Making ‘feel good’ go viral
JUNE 18 — Like most people, I have a Twitter account. I mostly use it to follow news and other things I’m interested in. Like most people, I have a pitiful number of followers.
But that’s all right, because I’m no celebrity. My personal life is far from interesting (not that I would tweet about it regardless). I don’t tweet profoundly life-changing words of wisdom in 140 characters or less on a daily basis. If I had a second Twitter account, I wouldn’t follow me either.
So when an American actor and singer followed me on Twitter earlier this month, I was shocked.
Granted, he’s not Brad Pitt, he’s not Johnny Depp. He’s not an A-list Hollywood darling. But I’ve watched some of the movies he’s been in, and I like him. He’s good. He’s one of those actors that you just like watching onscreen because you can feel that he’s a genuine guy.
And to have someone I admire, someone relatively famous and somewhat successful following me, an unknown, nobody stranger halfway across the world, absolutely made my day. Even more so after I double-checked and found that he runs his Twitter account personally. It was him, and not some hired administrator, that clicked the “Follow” button.
Before I looked at his Twitter account, I never knew that he was a singer, too. So after I got over my elation, I started exploring his music. And it’s good. I like it. Having listened to it, I thought that discovering his music, in itself, would have been enough to lift my spirits for the whole day.
I like it so much, in fact, that it blows my mind away thinking how I might never have listened to it had he not clicked that “Follow” button, which led to me finding out that he sings.
As I spent the rest of the day listening to his music, it struck me how easily this stranger, whom I have only known from his movies, had just made my day. All he did was click once. Looking at his tweets and what people tweeted back to him, I wasn’t the only one feeling that way. A lot of regular, ordinary people (okay, so maybe some of them are perhaps special and extraordinary, just not famous) are happy and excited that he followed them.
And all it took for him to make all these people feel so much better about their day was one click on a pixelated button.

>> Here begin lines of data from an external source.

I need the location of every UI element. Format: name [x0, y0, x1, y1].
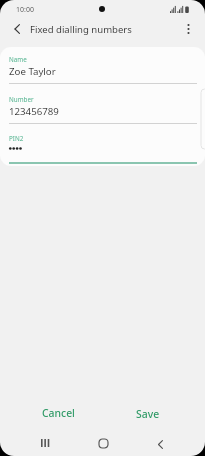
button[interactable]: Navigate up: [5, 17, 29, 41]
staticText: Save: [136, 407, 160, 421]
button[interactable]: Save: [104, 403, 192, 425]
button[interactable]: Back: [147, 431, 173, 456]
button[interactable]: Cancel: [14, 402, 102, 424]
button[interactable]: More options: [176, 17, 200, 41]
button[interactable]: Recent apps: [32, 430, 58, 456]
staticText: Zoe Taylor: [9, 65, 56, 78]
staticText: PIN2: [9, 134, 24, 143]
staticText: Number: [9, 95, 34, 104]
staticText: Name: [9, 55, 27, 64]
staticText: Cancel: [42, 406, 75, 420]
staticText: Fixed dialling numbers: [30, 23, 132, 36]
staticText: 10:00: [16, 5, 34, 15]
button[interactable]: Home: [90, 430, 116, 456]
staticText: 123456789: [9, 105, 59, 118]
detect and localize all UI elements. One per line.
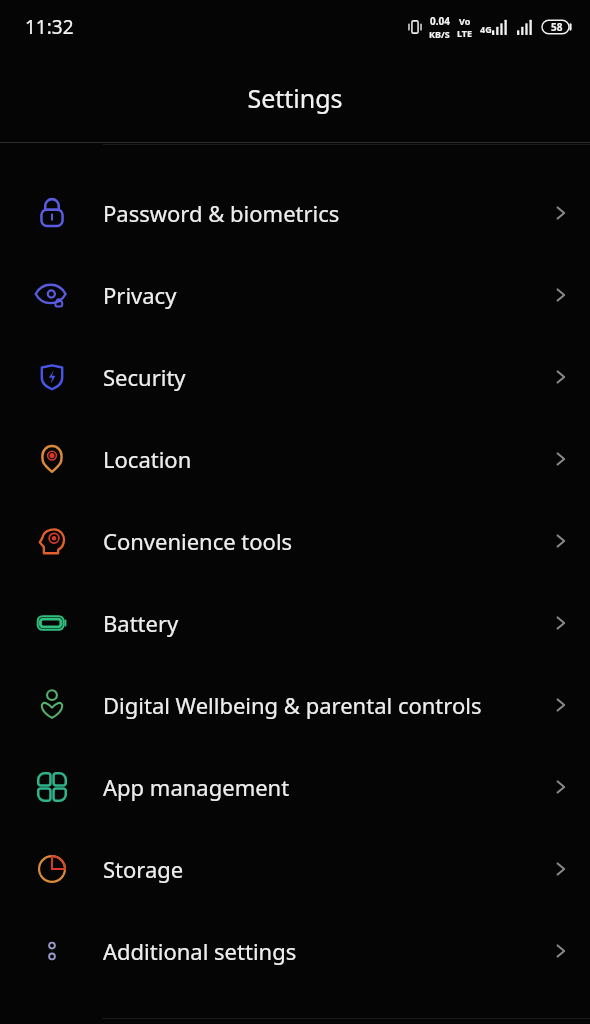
button[interactable]: Security xyxy=(0,336,590,418)
staticText: Location xyxy=(103,444,532,474)
staticText: 58 xyxy=(551,20,563,34)
staticText: Password & biometrics xyxy=(103,198,532,228)
staticText: Digital Wellbeing & parental controls xyxy=(103,690,532,720)
button[interactable]: Convenience tools xyxy=(0,500,590,582)
staticText: LTE xyxy=(457,27,473,39)
staticText: Security xyxy=(103,362,532,392)
staticText: Additional settings xyxy=(103,936,532,966)
staticText: 11:32 xyxy=(25,14,74,40)
staticText: Privacy xyxy=(103,280,532,310)
staticText: 4G xyxy=(480,23,492,35)
staticText: App management xyxy=(103,772,532,802)
staticText: Settings xyxy=(247,81,343,115)
staticText: KB/S xyxy=(429,28,450,40)
button[interactable]: Battery xyxy=(0,582,590,664)
button[interactable]: Password & biometrics xyxy=(0,172,590,254)
staticText: Battery xyxy=(103,608,532,638)
button[interactable]: Digital Wellbeing & parental controls xyxy=(0,664,590,746)
staticText: 0.04 xyxy=(430,14,450,28)
staticText: Convenience tools xyxy=(103,526,532,556)
button[interactable]: Privacy xyxy=(0,254,590,336)
button[interactable]: Location xyxy=(0,418,590,500)
button[interactable]: App management xyxy=(0,746,590,828)
button[interactable]: Additional settings xyxy=(0,910,590,992)
button[interactable]: Storage xyxy=(0,828,590,910)
staticText: Vo xyxy=(459,15,471,27)
staticText: Storage xyxy=(103,854,532,884)
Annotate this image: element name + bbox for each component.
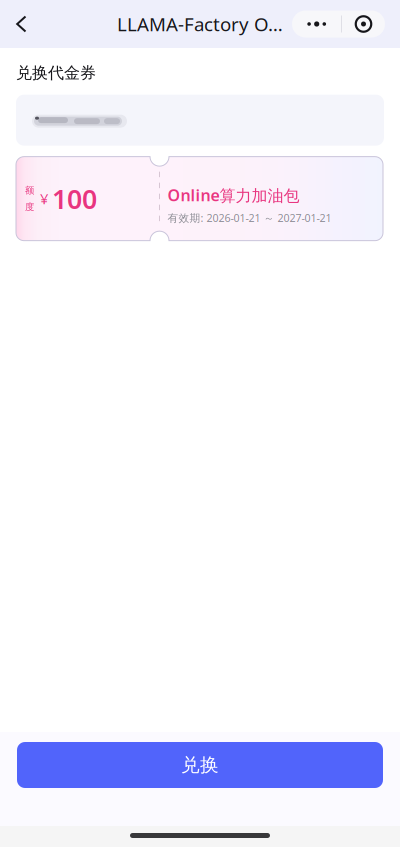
button[interactable] [16,95,384,146]
staticText: 额 [25,185,34,196]
staticText: 度 [25,201,34,213]
staticText: 兑换 [181,754,219,776]
button[interactable]: 额 [16,160,383,244]
staticText: 兑换代金券 [16,63,96,83]
staticText: 有效期: 2026-01-21 ～ 2027-01-21 [168,211,332,225]
button[interactable]: More options [292,10,341,38]
button[interactable]: 兑换 [17,742,383,788]
button[interactable]: Back [0,0,43,48]
staticText: Online算力加油包 [168,184,300,206]
staticText: 100 [52,181,97,216]
staticText: ¥ [40,189,48,208]
staticText: LLAMA-Factory O… [117,12,283,36]
button[interactable]: Close mini program [342,10,385,38]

Of course, I don’t think he goes around Twitter following people for fun. He’s probably doing it for marketing purposes, for exposure: people can’t enjoy his music if they don’t know it exists. But the fact remains that it was so easy for him to make strangers feel good about their day. It was almost effortless.
That fact led me to wonder further: does he know that he’s making people happy every day just by following them on Twitter? Maybe he does. His fans certainly aren’t shy in telling him so. Then I wondered if I can do the same. Can I make other people around me feel better so effortlessly?
I probably can. We all can, at that.
There are so many little things we can do that might make someone else’s day. And these things, they’re mostly easy to do. Things like a quick smile, a minor (but honest) compliment, can lift someone’s spirit. They can make a difference.
Maybe your colleague did a good job today, and made things easier for you. Say it. Did your wife cook something nice for you and you liked it? Tell her you did. The nice, little things we can do may not seem like much, but probably does to someone else.
And when you can make other people feel ever so slightly better about themselves, their day, I imagine they’ll be more inclined to do the same for someone else. It spreads. And before we know it, the world might feel better about itself, too.
So have you made someone’s day today?
* The views expressed here are the personal opinion of the columnist.